Leur reconnaissance est importante d’un point de vue symbolique et comme fondement d’une citoyenneté européenne mais il ne faut pas s’attendre à ce qu’elle « change la vie » : c’est un texte général qui fixe des droits, des principes et des objectifs. Ce n’est pas parce que des droits sont reconnus qu’ils sont garantis. Ainsi de nombreux droits sociaux figurant dans la Constitution française de 1958 sont aujourd’hui bafoués : droit au logement, droit à l’emploi, égalité devant l’accès à l’instruction, la formation professionnelle et à la culture, etc.
C’est donc vers la troisième partie que les citoyens doivent se tourner pour savoir ce que le TCE pourrait leur apporter concrètement sur le plan social car elle définit les politiques de l’Union. Il y a essentiellement deux nouveautés.
Tout d’abord, l’article III-136, qui concerne la coordination des régimes nationaux de Sécurité sociale et relève de la procédure de co-décision, apporte deux modifications par rapport au TC (art. 42). D’une part, les décisions du Conseil seront prises à la majorité, alors qu’elles le sont actuellement à l’unanimité. D’autre part, si un membre du Conseil estime qu’un projet de loi ou de loi-cadre européenne porte atteinte à des aspects fondamentaux de son système de Sécurité sociale, il peut demander que le Conseil européen soit saisi. Mais peut-on parler de progrès si le système de Sécurité sociale se trouve menacé par un projet de la Commission ?
Ensuite, un nouvel article (III-117) stipule que, dans les politiques qu’elle met en œuvre, « l’Union prend en compte les exigences liées à la promotion d’un niveau d’emploi élevé, à la garantie d’une protection sociale adéquate, à la lutte contre l’exclusion sociale ainsi qu’à un niveau élevé d’éducation, de formation et de protection de la santé humaine ». Symbole de l’avancée sociale du TCE pour les partisans du « oui », car il constituerait une « clause sociale générale », cet article aurait été, selon François Hollande, « arraché » par la gauche (Le Monde du 4 mai). Lionel Jospin y voit « une avancée formidable », Jacques Chirac « un pas considérable ». Néanmoins la formulation ambiguë de l’article et son caractère général laissent sceptique quant aux garanties sociales qu’il serait susceptible d’apporter. La mise en œuvre de politiques libérales visant à supprimer les « rigidités du marché du travail » peut tout à fait être invoquée pour promouvoir l’emploi, tout comme l’« activation » des minima sociaux peut l’être pour lutter contre l’exclusion sociale. Quant à la protection sociale, elle doit être « adéquate »... Qui plus est, si l’on rentre dans le détail des politiques concernant les domaines de l’emploi et de la politique sociale, III-117 se retrouve vidé de son contenu : d’une part, les objectifs sociaux mis en avant existent déjà dans le TC, d’autre part, ils sont soumis à la logique économique. Ainsi, concernant l’exigence d’un niveau élevé de formation, III-203 (art. 125 du TC) précise que l’Union s’attache à « promouvoir une main d’œuvre qualifiée, formée [...mais] susceptible de s’adapter ainsi que des marchés du travail aptes à réagir rapidement à l’évolution de l’économie ». De la même manière, III-209 (art. 136 du TC) indique que l’Union a pour objectif « la promotion de l’emploi [...], une protection sociale adéquate [...], le développement des ressources humaines permettant un niveau d’emploi élevé et durable, et la lutte contre les exclusions ». Néanmoins, il précise qu’« à cette fin, l’Union et les États membres agissent en tenant compte [...] de la nécessité de maintenir la compétitivité de l’économie de l’Union ».
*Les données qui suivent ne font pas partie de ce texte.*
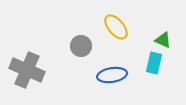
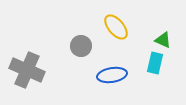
cyan rectangle: moved 1 px right
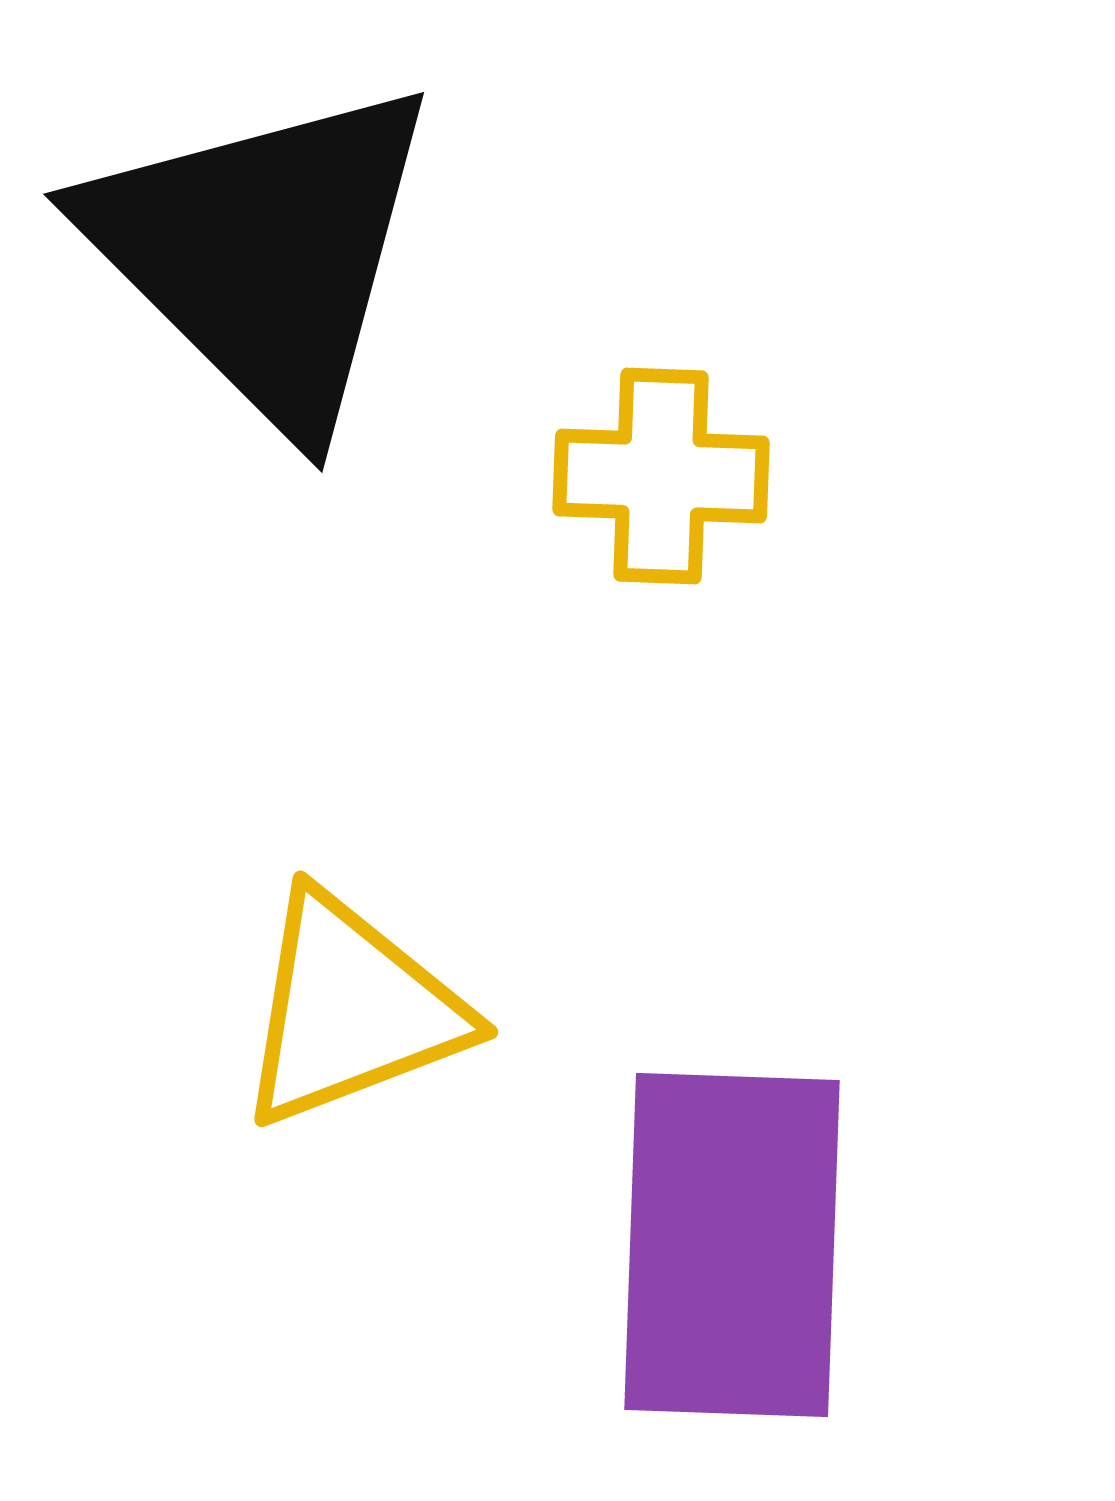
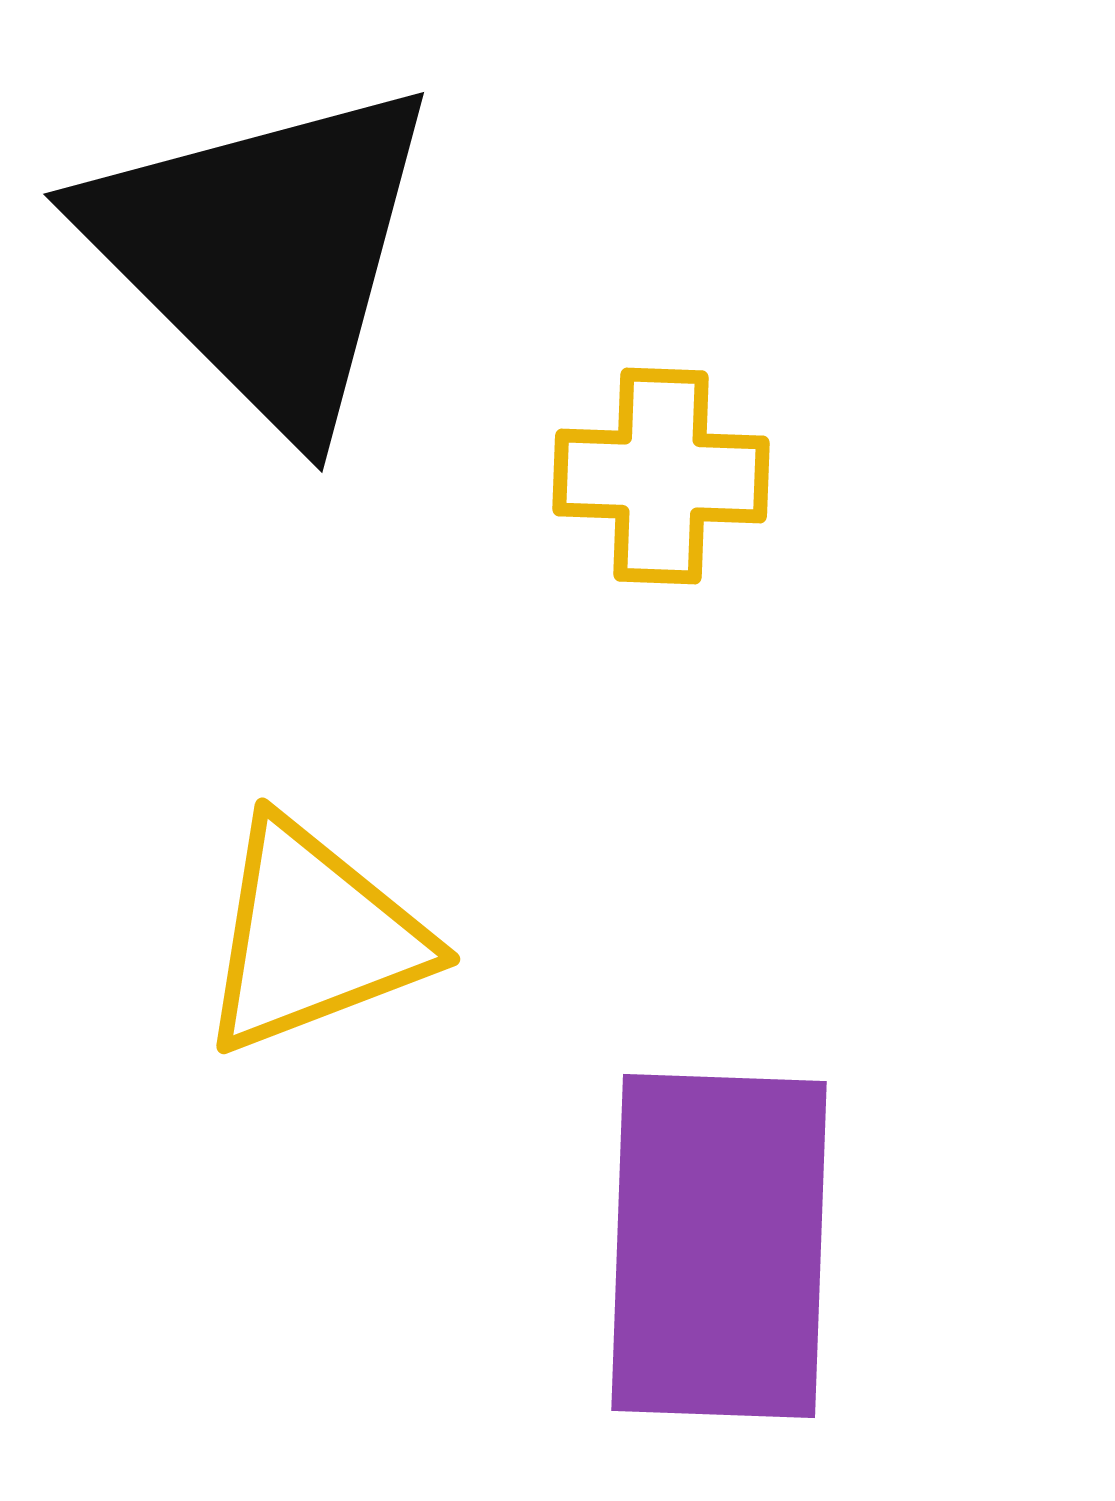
yellow triangle: moved 38 px left, 73 px up
purple rectangle: moved 13 px left, 1 px down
Dans le TCE, le Parlement ne peut toujours pas faire aboutir les textes qu’il souhaite car il n’a, au mieux, qu’un rôle de co-décision avec le Conseil. Autrement dit, il n’a que la possibilité d’empêcher. La Commission garde le monopole de l’initiative législative. C’est là un obstacle majeur à la construction d’une Europe sociale car la Commission n’est pas connue pour ses inclinations sociales (à tel point que III-136 envisage, implicitement, d’éventuels projets régressifs). Pour s’en convaincre, il suffit de se rendre sur le site Internet de son secteur « Analyse de l’opinion publique » qui lui permet d’« effectue[r] un suivi régulier de l’opinion publique dans les États membres. Ce suivi constitue une aide précieuse à la préparation, la décision et l’évaluation de son travail ».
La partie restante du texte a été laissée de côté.